With Genevieve Pang’s permission, we searched Tommy’s part of the house, but he was very meticulous, and we could find nothing that indicated any illegal dealings, and certainly nothing that gave anyone a motive for murder.
She thanked us again, and stood on the front step of the house until we had driven out the gates. I heard them squeal as they closed behind us.
I dialed the phone number Genevieve Pang had given me, but got her son’s answering machine. I left a message.
Akoni was quiet for a minute, as I negotiated the entrance to the Lunalilo Freeway. Finally he said, “It’s just after four. They have a happy hour at that bar?”

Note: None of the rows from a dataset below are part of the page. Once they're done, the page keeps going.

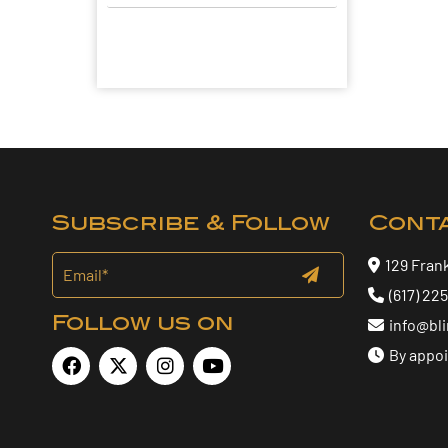
Subscribe & Follow
Cont
129 Fran
(617) 22
Follow us on
info@bl
By appo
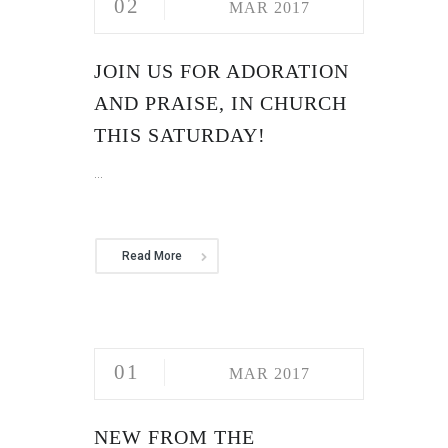
02
MAR 2017
JOIN US FOR ADORATION
AND PRAISE, IN CHURCH
THIS SATURDAY!
...
Read More
01
MAR 2017
NEW FROM THE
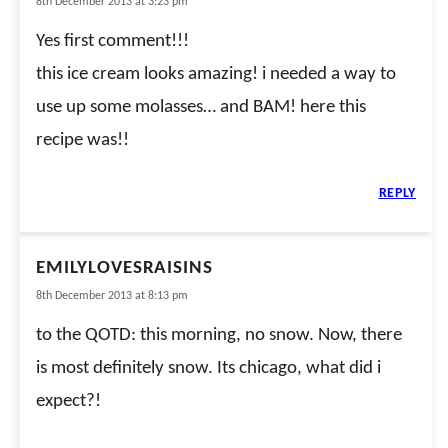
8th December 2013 at 3:23 pm
Yes first comment!!!
this ice cream looks amazing! i needed a way to
use up some molasses… and BAM! here this
recipe was!!
REPLY
EMILYLOVESRAISINS
8th December 2013 at 8:13 pm
to the QOTD: this morning, no snow. Now, there
is most definitely snow. Its chicago, what did i
expect?!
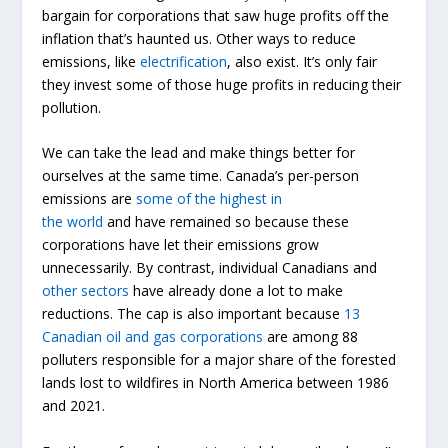
bargain for corporations that saw huge profits off the
inflation that’s haunted us. Other ways to reduce
emissions, like
electrification
, also exist. It’s only fair
they invest some of those huge profits in reducing their
pollution.
We can take the lead and make things better for
ourselves at the same time. Canada’s per-person
emissions are
some of the highest in
the
world
and
have remained so because these
corporations have let their emissions grow
unnecessarily. By contrast, individual Canadians and
other sectors
have already done a lot to make
reductions. The cap is also important because
13
Canadian oil and gas corporations
are among 88
polluters responsible for a major share of the forested
lands lost to wildfires in North America between 1986
and 2021.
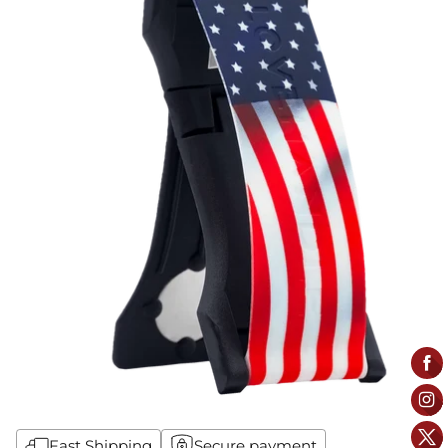
Fast Shipping
Secure payment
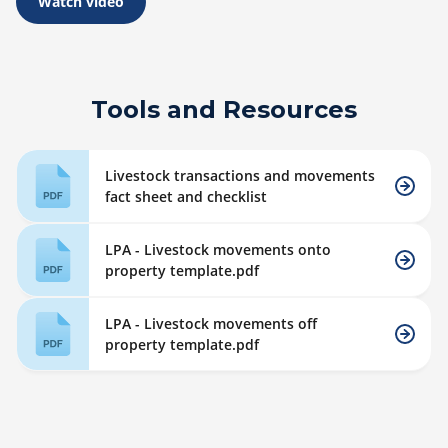
Watch video
Tools and Resources
Livestock transactions and movements
fact sheet and checklist
LPA - Livestock movements onto
property template.pdf
LPA - Livestock movements off
property template.pdf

“The Rod and Reel? I think so.”
“And fortunately our shift is over. I could definitely use a beer.”
“I’ll second that emotion. You’re sure you want to go there?”
He frowned at me. “Don’t think we really have a choice. We’ve got to find out who owns the bar, what Tommy Pang was doing there.”

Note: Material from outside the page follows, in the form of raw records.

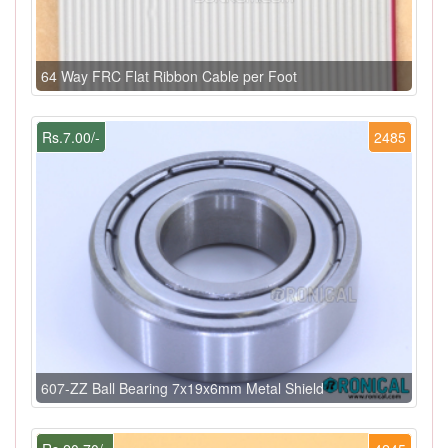
64 Way FRC Flat Ribbon Cable per Foot
Rs.7.00/-
2485
607-ZZ Ball Bearing 7x19x6mm Metal Shield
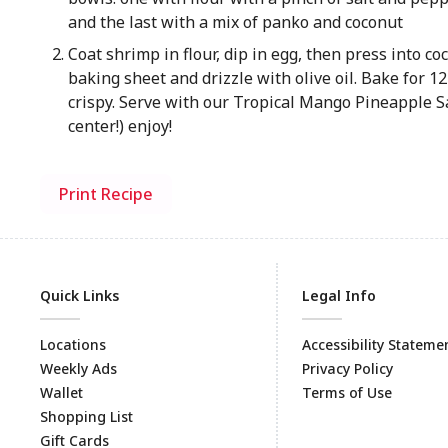
and the last with a mix of panko and coconut
Coat shrimp in flour, dip in egg, then press into c
baking sheet and drizzle with olive oil. Bake for 1
crispy. Serve with our Tropical Mango Pineapple Sa
center!) enjoy!
Print Recipe
Quick Links
Legal Info
Locations
Accessibility Stateme
Weekly Ads
Privacy Policy
Wallet
Terms of Use
Shopping List
Gift Cards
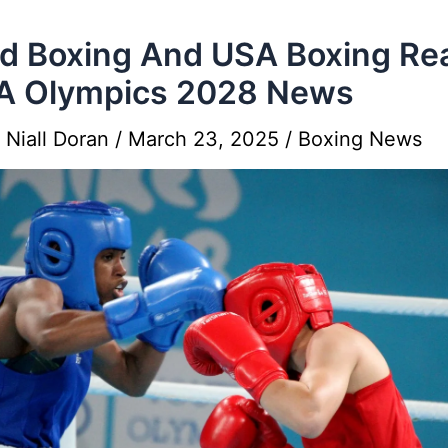
d Boxing And USA Boxing Re
A Olympics 2028 News
y
Niall Doran
/
March 23, 2025
/
Boxing News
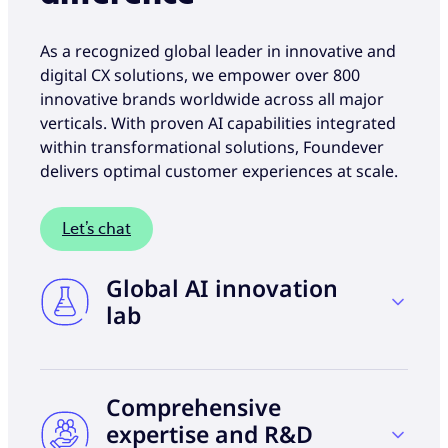
As a recognized global leader in innovative and
digital CX solutions, we empower over 800
innovative brands worldwide across all major
verticals. With proven AI capabilities integrated
within transformational solutions, Foundever
delivers optimal customer experiences at scale.
Let’s chat
Global AI innovation
lab
Harness the power of data, testing, and
Comprehensive
learning from over 9 million customer
interactions daily to develop global best
expertise and R&D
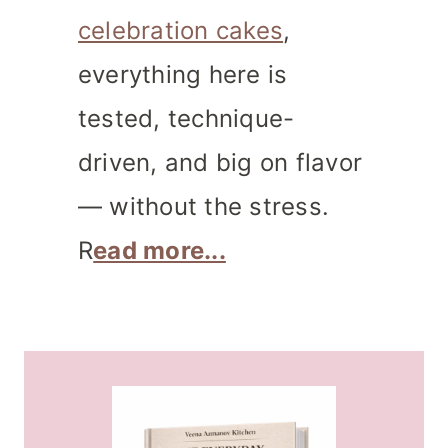
celebration cakes
,
everything here is
tested, technique-
driven, and big on flavor
— without the stress.
R
ead more...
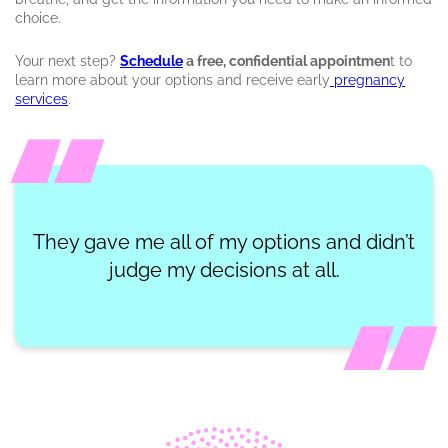
choice.
Your next step?
Schedule
a free, confidential appointmen
t to
learn more about your options and receive early
pregnancy
services
.
They gave me all of my options and didn’t
judge my decisions at all.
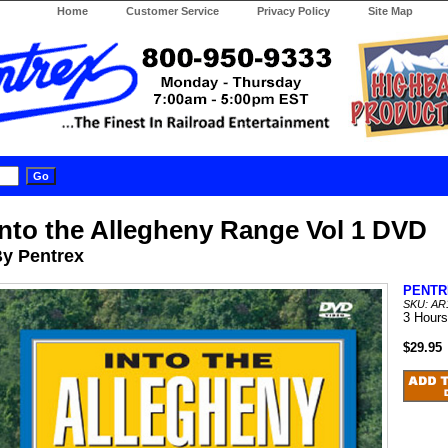
Home
Customer Service
Privacy Policy
Site Map
Into the Allegheny Range Vol 1 DVD
y Pentrex
PENTR
SKU: AR
3 Hours
$29.95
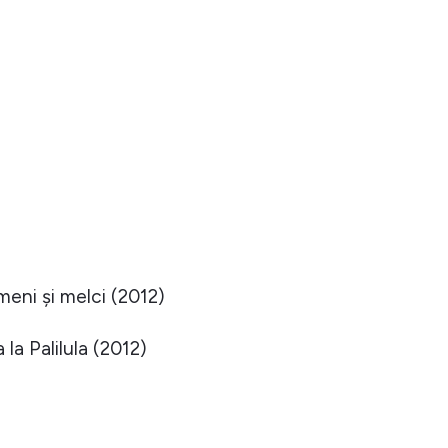
eni și melci (2012)
la Palilula (2012)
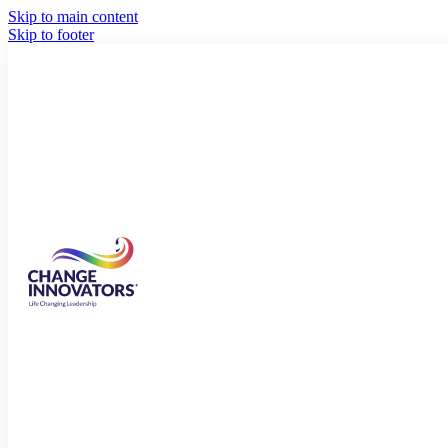
Skip to main content
Skip to footer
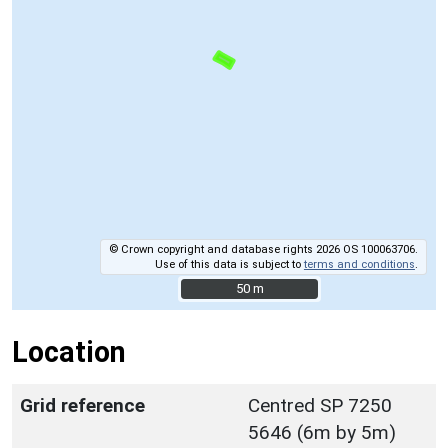
© Crown copyright and database rights 2026 OS 100063706.
Use of this data is subject to
terms and conditions
.
50 m
50 m
Location
Grid reference
Centred SP 7250
5646 (6m by 5m)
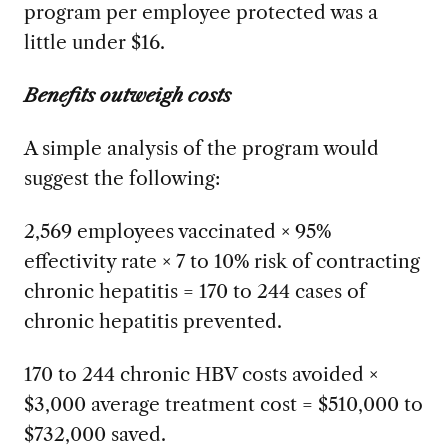
program per employee protected was a
little under $16.
Benefits outweigh costs
A simple analysis of the program would
suggest the following:
2,569 employees vaccinated × 95%
effectivity rate × 7 to 10% risk of contracting
chronic hepatitis = 170 to 244 cases of
chronic hepatitis prevented.
170 to 244 chronic HBV costs avoided ×
$3,000 average treatment cost = $510,000 to
$732,000 saved.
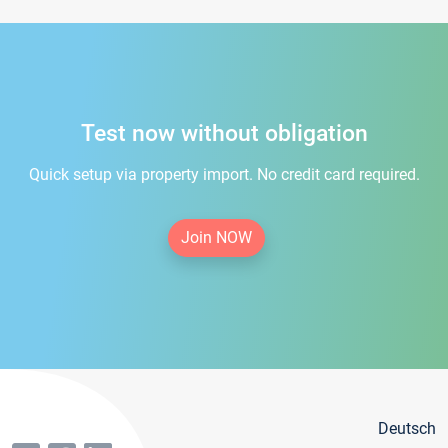
Test now without obligation
Quick setup via property import. No credit card required.
Join NOW
Deutsch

I parked back at my apartment, and we walked the couple of blocks to the club. It was funny, but I felt none of the tense expectation I’d felt the night before. Now it was just business, just me and my partner going in to a bar to ask some questions. Yeah, right.
The Rod and Reel was a different place in the afternoon. Liquid sunlight dropped down through the trees overhead, and mixed couples, tourists, and guys in tank tops sat at the plastic tables in small groups. The testosterone level seemed to have dropped about a thousand percent, and there were no restless, horny guys circling the room. The back room, where they showed X-rated videos on big-screen TVs, was closed.
Akoni and I sat down at a clean table right underneath a big overhead fan that moved the warm air around, and ordered a couple of beers.